GS: Oh, I love Rory, yeah.
LS: Chris Graves is so genius that he's like, with all the innovations that have been coming out in the world, always keep in mind that there's a 10,000-year-old OS that's on the other end operating it, and that's the human brain. Our brains have not updated in 10,000 years. You can put an iPhone in front of it. It doesn't matter. We're still responding as us, but don't forget that just because it's showing up on a feed or whatever, and we're so fixated on the medium, that you've got to remember that the things that compel us are largely the same.

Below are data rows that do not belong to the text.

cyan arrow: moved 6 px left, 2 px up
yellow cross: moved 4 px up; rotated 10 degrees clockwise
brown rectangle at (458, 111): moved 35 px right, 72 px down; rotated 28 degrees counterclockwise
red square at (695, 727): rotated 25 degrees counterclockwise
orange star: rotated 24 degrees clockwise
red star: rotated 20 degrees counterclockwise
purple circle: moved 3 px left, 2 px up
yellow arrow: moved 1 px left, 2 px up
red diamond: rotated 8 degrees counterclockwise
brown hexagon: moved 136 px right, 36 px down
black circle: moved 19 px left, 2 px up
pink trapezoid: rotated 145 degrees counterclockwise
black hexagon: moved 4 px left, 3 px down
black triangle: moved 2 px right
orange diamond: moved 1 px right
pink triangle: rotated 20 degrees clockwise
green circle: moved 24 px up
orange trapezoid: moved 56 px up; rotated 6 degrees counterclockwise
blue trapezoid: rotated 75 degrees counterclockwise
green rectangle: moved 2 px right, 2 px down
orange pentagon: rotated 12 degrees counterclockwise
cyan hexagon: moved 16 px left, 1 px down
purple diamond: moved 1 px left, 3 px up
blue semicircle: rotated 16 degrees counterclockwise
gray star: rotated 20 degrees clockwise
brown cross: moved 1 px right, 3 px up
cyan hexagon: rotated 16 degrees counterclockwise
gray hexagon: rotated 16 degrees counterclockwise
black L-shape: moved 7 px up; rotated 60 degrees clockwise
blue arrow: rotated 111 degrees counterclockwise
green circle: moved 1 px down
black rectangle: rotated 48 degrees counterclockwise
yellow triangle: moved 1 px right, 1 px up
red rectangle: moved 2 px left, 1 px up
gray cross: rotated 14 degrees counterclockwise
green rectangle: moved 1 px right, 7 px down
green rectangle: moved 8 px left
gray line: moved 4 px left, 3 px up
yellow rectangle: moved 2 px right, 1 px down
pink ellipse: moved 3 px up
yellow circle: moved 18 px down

And how can you make sure that that persuasion shows up and manifests? I guess my answer would be I spent a good majority of my career just trying to make sure that the human is not forgotten. The human nature, which is usually wildly irrational and will respond. You need to get their attention.
And the idea would be how do you get the attention and also get them to feel something? Hard to do in mid and lower funnel, but those things are... We've got the conversion tactics and all of this I'm learning.
GS: You mean with a 10 percent offer doesn't really accomplish that. You're saying it doesn't...
LS: Well, hey, I would love to debate all day long. I'll tell you, maybe because I'm new at this and I never will claim that I've nailed it, I'm still fascinated. I love learning even at this stage in my career when I feel like I've learned... I knew a lot about brands and stuff like this, but ROI is a great example of, so what's more valuable? And the Solo Stove thing. I don't know whether anybody's talked about it, but that totally freaked me out and I'm like, this is maddening, but—
GS: I saw that in your email note. I don't know if I know what that is. I'm sorry. Why am I clueless?
LS: Snoop Dogg just did the, "I've given up smoke," and everybody was like, "What? Snoop's not going to be smoking anymore?" And then it turned out that he was doing, it was a great activation on behalf of smokeless Solo Stoves.